Hmmh, I lately use mistral-nemo which is 12B parameters. Since I’m more a programmer than a gamer, I didn’t put a graphics card into my PC, and I believe it’s too old to accomodate any recent one. (older PCIe generation, only x8 ports) I’d have to replace everything. And then I might as well go for a Radeon RX 7900 XTS or something. That’s $1.000(?) but has 24GB of VRAM. I don’t think buying an entire PC and then going for an old GPU will make me happy. And thanks to llama.cpp I get about 2 tokens per second just on the CPU. It’d have to be a considerable step up to be worth it. And last time I checked even a P40 was like $300+ and it’s super old and unclear if it’ll continue to be supported in the major frameworks. I’m not sure. I still lean towards paying for cloud GPU compute.
Thanks for the numbers on your setup. That certainly helps weighing my options. Maybe some of my friends have some upgrades planned and want to give me their older 8GB NVidia cards…
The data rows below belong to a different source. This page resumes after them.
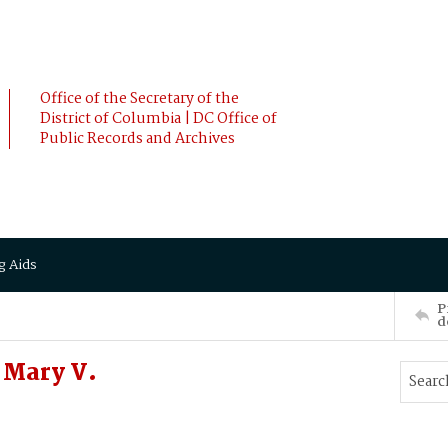
Office of the Secretary of the
District of Columbia | DC Office of
Public Records and Archives
g Aids
P
d
 Mary V.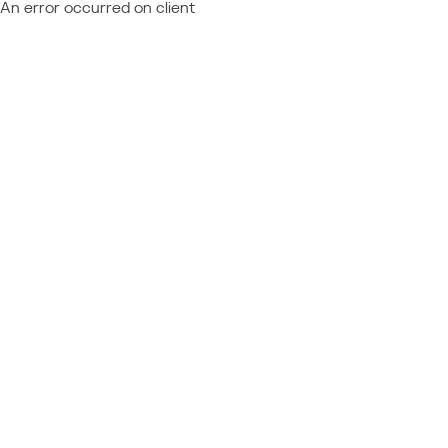
An error occurred on client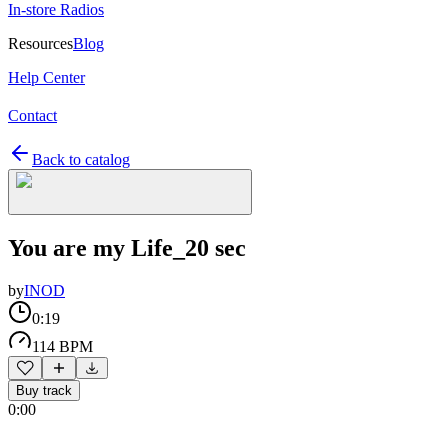
In-store Radios
Resources
Blog
Help Center
Contact
Back to catalog
You are my Life_20 sec
by
INOD
0:19
114 BPM
Buy track
0:00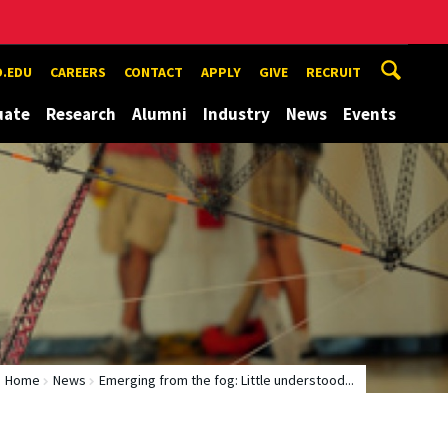
.EDU
CAREERS
CONTACT
APPLY
GIVE
RECRUIT
uate
Research
Alumni
Industry
News
Events
Home
News
Emerging from the fog: Little understood...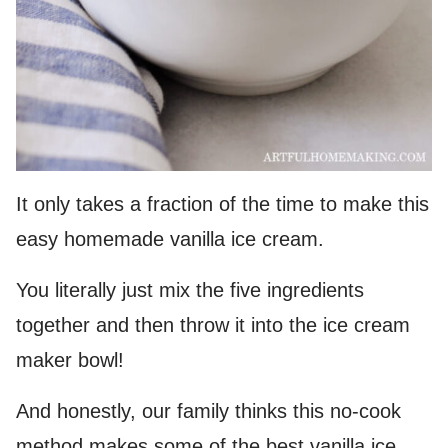
It only takes a fraction of the time to make this
easy homemade vanilla ice cream.
You literally just mix the five ingredients
together and then throw it into the ice cream
maker bowl!
And honestly, our family thinks this no-cook
method makes some of the best vanilla ice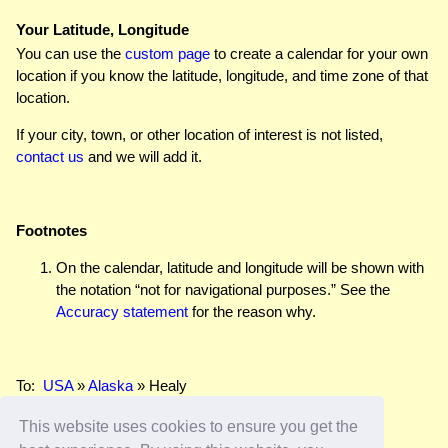
Your Latitude, Longitude
You can use the
custom page
to create a calendar for your own
location if you know the latitude, longitude, and time zone of that
location.
If your city, town, or other location of interest is not listed,
contact us
and we will add it.
Footnotes
On the calendar, latitude and longitude will be shown with
the notation “not for navigational purposes.” See the
Accuracy statement
for the reason why.
To:
USA
»
Alaska
» Healy
This website uses cookies to ensure you get the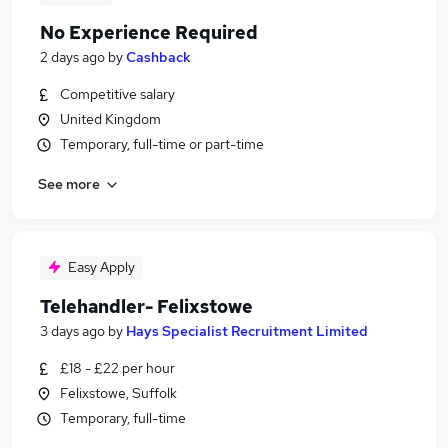
No Experience Required
2 days ago
by
Cashback
Competitive salary
United Kingdom
Temporary, full-time or part-time
See more
Easy Apply
Telehandler- Felixstowe
3 days ago
by
Hays Specialist Recruitment Limited
£18 - £22 per hour
Felixstowe, Suffolk
Temporary, full-time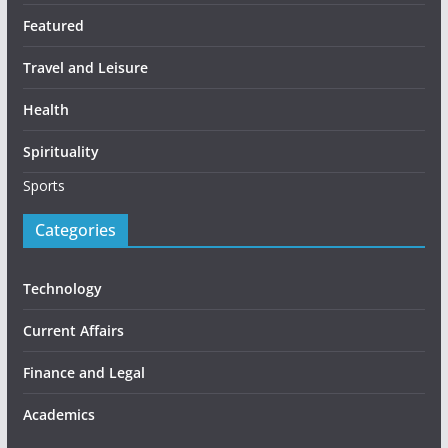
Featured
Travel and Leisure
Health
Spirituality
Sports
Categories
Technology
Current Affairs
Finance and Legal
Academics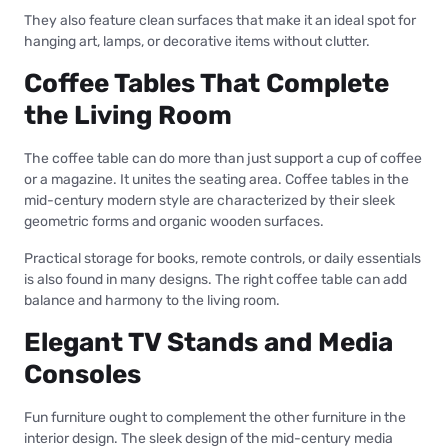
They also feature clean surfaces that make it an ideal spot for
hanging art, lamps, or decorative items without clutter.
Coffee Tables That Complete
the Living Room
The coffee table can do more than just support a cup of coffee
or a magazine. It unites the seating area. Coffee tables in the
mid-century modern style are characterized by their sleek
geometric forms and organic wooden surfaces.
Practical storage for books, remote controls, or daily essentials
is also found in many designs. The right coffee table can add
balance and harmony to the living room.
Elegant TV Stands and Media
Consoles
Fun furniture ought to complement the other furniture in the
interior design. The sleek design of the mid-century media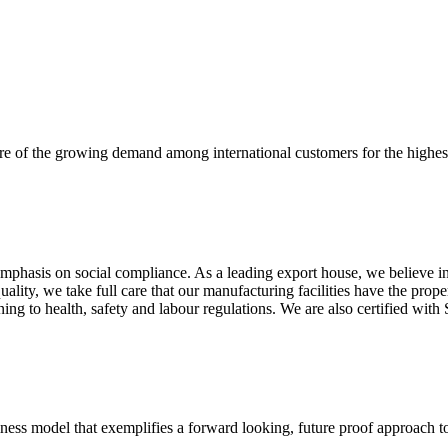
re of the growing demand among international customers for the highest
mphasis on social compliance. As a leading export house, we believe in 
uality, we take full care that our manufacturing facilities have the pro
aining to health, safety and labour regulations. We are also certified 
business model that exemplifies a forward looking, future proof approach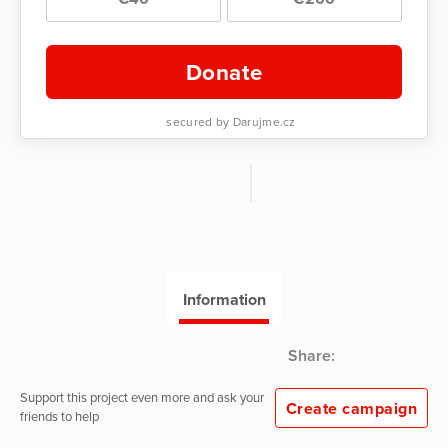
Donate
secured by Darujme.cz
Information
Share:
Support this project even more and ask your
Create campaign
friends to help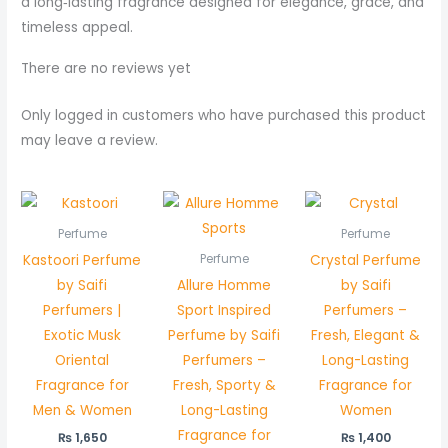
a long‑lasting fragrance designed for elegance, grace, and
timeless appeal.
There are no reviews yet
Only logged in customers who have purchased this product
may leave a review.
Perfume
Perfume
Kastoori Perfume
Crystal Perfume
Perfume
by Saifi
Allure Homme
by Saifi
Perfumers |
Sport Inspired
Perfumers –
Exotic Musk
Perfume by Saifi
Fresh, Elegant &
Oriental
Perfumers –
Long-Lasting
Fragrance for
Fresh, Sporty &
Fragrance for
Men & Women
Long-Lasting
Women
Fragrance for
₨
1,650
₨
1,400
Good point. I think it’s super important to make this decision early on. Whether you want to invest time and do self hosting, or not and you’ll want to use managed services or regular non-free platforms. Doing things by yourself certainly teaches a lot. I do it. And I gain knowledge, independence and I think it’s important to understand the tools I use on a regular basis and not let Apple/Google take care of my life. And since I do a lot of things with computers, I can make good use of the gained knowledge. However I can also feel how someone wouldn’t want to do that. They might have other hobbies, a stressful job or a family and it’s quite some time that I spend digging through configuration files, reading documentation and maintaining stuff. It has to be worth it in some way, or it becomes a liability. And I think that’s not super obvious when starting the journey. I’m glad we have managed services which give independence without spending too much time. But I also prefer going all the way and learning lots of stuff.